INHOFE: You're dealing with a different mentality. You know that and I know that. Sometimes I look back at the Cold War and think things weren't so bad then. At least they were predictable. We knew that there was one central power there, and they were predictable. Now it's all proliferated to all these different countries. We don't know for sure -- it may be true that Iraq and Iran could not develop one of these indigenous, but we know that they're trading technology. They could have one today.

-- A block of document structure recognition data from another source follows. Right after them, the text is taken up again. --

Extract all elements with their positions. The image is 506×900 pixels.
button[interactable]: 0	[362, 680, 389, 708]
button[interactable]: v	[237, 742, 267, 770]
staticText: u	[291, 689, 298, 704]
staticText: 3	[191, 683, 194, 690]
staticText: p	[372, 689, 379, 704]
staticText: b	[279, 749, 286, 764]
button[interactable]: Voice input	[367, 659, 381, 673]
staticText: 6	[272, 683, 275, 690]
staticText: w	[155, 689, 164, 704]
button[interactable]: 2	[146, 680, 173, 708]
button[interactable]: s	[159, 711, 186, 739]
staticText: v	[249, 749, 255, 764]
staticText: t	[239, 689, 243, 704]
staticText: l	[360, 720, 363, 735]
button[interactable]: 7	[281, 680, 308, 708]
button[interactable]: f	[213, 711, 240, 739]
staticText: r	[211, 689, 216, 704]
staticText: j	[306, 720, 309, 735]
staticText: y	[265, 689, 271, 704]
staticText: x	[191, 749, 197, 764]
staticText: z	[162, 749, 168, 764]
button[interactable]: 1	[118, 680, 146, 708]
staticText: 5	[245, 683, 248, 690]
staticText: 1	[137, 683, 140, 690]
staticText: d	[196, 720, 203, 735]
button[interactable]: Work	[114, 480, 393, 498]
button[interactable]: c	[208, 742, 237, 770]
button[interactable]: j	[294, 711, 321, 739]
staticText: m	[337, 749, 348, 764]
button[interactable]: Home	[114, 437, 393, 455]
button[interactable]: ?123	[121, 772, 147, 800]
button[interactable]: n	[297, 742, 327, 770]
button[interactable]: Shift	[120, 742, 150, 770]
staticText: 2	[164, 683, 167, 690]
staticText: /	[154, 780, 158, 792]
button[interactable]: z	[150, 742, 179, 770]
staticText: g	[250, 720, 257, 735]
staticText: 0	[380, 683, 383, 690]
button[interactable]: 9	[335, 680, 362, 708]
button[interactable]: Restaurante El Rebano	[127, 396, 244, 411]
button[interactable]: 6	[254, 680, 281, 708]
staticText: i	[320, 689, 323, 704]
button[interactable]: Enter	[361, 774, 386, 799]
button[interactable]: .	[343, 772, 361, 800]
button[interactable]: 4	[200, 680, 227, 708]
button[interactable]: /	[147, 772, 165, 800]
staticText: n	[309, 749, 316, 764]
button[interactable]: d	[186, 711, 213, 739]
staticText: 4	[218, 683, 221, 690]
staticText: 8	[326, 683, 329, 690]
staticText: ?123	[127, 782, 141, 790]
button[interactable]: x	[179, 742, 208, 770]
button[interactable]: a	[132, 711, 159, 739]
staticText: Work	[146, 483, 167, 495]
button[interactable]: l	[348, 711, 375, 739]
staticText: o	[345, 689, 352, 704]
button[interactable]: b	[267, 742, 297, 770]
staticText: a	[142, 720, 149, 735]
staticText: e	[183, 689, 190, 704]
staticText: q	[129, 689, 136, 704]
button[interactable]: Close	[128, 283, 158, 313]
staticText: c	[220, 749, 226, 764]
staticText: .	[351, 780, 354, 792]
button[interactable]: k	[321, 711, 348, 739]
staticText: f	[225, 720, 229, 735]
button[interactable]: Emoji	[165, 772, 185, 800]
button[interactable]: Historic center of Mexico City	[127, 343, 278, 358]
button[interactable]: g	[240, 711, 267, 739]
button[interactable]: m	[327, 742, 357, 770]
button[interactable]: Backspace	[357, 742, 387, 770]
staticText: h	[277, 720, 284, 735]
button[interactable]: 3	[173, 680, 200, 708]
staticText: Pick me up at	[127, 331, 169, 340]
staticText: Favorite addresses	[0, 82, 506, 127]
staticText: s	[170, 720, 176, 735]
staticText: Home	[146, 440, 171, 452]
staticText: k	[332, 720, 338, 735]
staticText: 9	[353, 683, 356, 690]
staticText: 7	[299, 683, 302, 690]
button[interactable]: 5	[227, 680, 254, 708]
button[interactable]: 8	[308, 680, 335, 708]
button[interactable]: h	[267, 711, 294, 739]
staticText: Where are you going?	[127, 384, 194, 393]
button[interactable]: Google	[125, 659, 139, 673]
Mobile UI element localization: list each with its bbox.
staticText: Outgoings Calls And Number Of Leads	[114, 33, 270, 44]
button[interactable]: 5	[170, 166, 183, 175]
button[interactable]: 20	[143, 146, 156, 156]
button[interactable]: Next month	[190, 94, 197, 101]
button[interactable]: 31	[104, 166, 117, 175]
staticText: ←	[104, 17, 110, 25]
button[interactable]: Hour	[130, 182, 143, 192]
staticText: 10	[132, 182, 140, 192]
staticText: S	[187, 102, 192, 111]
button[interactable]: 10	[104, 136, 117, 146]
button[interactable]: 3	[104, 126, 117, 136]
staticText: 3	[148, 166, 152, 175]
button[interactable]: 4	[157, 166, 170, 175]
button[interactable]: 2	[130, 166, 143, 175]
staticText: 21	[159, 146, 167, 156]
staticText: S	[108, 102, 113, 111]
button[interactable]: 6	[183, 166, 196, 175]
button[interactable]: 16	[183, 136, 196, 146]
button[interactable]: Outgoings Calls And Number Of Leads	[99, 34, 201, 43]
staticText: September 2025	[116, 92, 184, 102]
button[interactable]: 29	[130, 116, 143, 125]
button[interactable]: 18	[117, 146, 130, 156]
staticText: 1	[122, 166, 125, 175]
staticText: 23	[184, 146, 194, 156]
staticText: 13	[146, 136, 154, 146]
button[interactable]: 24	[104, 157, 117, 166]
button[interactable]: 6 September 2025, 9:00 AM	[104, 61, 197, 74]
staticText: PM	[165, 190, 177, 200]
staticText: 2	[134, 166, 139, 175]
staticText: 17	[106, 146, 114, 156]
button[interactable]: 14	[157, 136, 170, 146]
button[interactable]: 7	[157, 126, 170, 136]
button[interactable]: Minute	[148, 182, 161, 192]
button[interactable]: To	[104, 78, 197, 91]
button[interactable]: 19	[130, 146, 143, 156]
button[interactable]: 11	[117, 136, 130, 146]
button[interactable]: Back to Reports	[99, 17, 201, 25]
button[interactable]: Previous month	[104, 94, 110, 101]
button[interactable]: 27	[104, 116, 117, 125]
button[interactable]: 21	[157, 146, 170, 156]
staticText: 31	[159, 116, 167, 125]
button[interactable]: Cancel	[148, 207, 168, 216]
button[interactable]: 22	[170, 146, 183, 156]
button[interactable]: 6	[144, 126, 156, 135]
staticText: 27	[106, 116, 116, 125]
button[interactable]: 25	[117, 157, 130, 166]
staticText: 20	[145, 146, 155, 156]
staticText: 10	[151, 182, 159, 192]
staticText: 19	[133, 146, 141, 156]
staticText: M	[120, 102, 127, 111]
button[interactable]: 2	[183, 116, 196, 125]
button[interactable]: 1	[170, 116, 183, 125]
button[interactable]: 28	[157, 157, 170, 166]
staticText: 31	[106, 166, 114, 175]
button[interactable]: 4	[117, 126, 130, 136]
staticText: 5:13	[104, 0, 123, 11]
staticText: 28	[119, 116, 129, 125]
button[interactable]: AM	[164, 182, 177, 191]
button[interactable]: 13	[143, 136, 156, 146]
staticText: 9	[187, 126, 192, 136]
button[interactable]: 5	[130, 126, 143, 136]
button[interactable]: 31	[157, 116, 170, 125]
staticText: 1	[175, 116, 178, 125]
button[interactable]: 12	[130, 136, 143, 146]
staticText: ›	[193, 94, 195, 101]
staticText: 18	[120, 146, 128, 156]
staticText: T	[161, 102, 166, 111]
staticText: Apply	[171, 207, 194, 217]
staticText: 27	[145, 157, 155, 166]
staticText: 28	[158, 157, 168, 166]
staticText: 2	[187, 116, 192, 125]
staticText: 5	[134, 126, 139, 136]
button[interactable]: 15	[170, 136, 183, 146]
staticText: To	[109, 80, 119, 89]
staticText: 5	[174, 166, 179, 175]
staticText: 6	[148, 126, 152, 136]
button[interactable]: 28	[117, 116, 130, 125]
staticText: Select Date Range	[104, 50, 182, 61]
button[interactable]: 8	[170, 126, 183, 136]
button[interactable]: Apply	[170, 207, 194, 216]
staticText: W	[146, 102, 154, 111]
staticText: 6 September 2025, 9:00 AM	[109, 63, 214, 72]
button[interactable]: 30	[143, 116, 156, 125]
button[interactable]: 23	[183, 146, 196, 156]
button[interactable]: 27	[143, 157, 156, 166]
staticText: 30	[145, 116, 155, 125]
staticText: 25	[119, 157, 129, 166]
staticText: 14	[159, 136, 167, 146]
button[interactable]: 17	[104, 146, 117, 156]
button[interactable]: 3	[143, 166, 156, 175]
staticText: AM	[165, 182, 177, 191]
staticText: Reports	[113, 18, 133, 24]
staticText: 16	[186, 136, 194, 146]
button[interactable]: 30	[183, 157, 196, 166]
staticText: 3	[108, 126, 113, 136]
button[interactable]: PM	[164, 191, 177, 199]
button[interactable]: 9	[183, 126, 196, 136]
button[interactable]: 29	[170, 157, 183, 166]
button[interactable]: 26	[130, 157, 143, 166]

PRESS: You wanted to say something...

NELSON: Yes, I was going to say something about the agreement. Obviously, technically, it's a different world. It's a different country on the other side. The Soviet Union no longer exists. But I do think we have an obligation to make sure that the other countries, who are allies, understand what it is that we want to do and why we want to work our way through.

So I was pleased that the president said that he wanted to work his way through this with the allies and not do this in a unilateral way. CARLSON: But very quickly, Senator, about the countries that aren't our allies, say, China, and to some extent, Russia, it strikes me that they take a pretty rational view of this. If they're against it, they're against it for a reason. They may be against it because they think it's going to work. Is that plausible?

NELSON: I don't know. I think it's a question of what's proliferation in the world today, and who understands who's doing what. We live in a world of technology and information, and so the more we know about one another, I think, in many ways, the more secure we are.

If we can explain to them what it is we want to do, and what we're trying to establish here, and we can work with countries for mutual defense, wherever it works, then I think we probably bring partners into the process. But going it alone causes me just a little bit of heartburn unless we work through the research and we have agreement with our allies as well.

PRESS: Quick last word.

INHOFE: You know, the defense minister of China, Chi Haotian, said war with America is inevitable. They now have our cities that are targeted with missiles. I don't know how anyone can sit around and not deploy a national defense system as soon as possible.

CARLSON: Amen. Senator Inhofe, thank you. Senator Nelson, thank you. Bill Press and I will be back in just a minute to lob a few missiles (UNINTELLIGIBLE) for our closing comments we will be right back.

(COMMERCIAL BREAK)

PRESS: You know, Tucker, I'm just trying to understand this conservative mentality. So, we don't whether this thing will work. We don't know whether it will be based on land, or air, or sea. And we don't know whether it's just going to be regional or global, but we will spend $100 billion.

CARLSON: This is what I love, Bill. Someone like you who can stay up at night worrying about drinking water standards, who would say kids ought to wear helmets when they ride their bikes, wear seat belts in the car -- if just one life is saved it's worth the authoritarianism. We're talking about the capacity to save entire American cities and you don't want to spend an extra $5 billion on it? Talk about cheap.

PRESS: No, first of all, it's 100 billion and we're talking about a system that the secretary defense of defense says isn't always going to work. So why do it?

CARLSON: Who can put a price on a city, bill? Nobody can and if one city actually -- Senator Inhofe was right -- if one city is saved it's worth this and so much more.

PRESS: There is no guarantee -- don't you hear me -- there is no guarantee this is going to save any American city, so nine don't make it one dozen -- good bye, New York.

CARLSON: No guarantee in life at all, but worth the chance.

PRESS: From the left, I'm Bill Press good night for CROSSFIRE. See you later in THE SPIN ROOM -- both of us.

CARLSON: And from the right I'm Tucker Carlson. See you again tomorrow night for another edition of CROSSFIRE.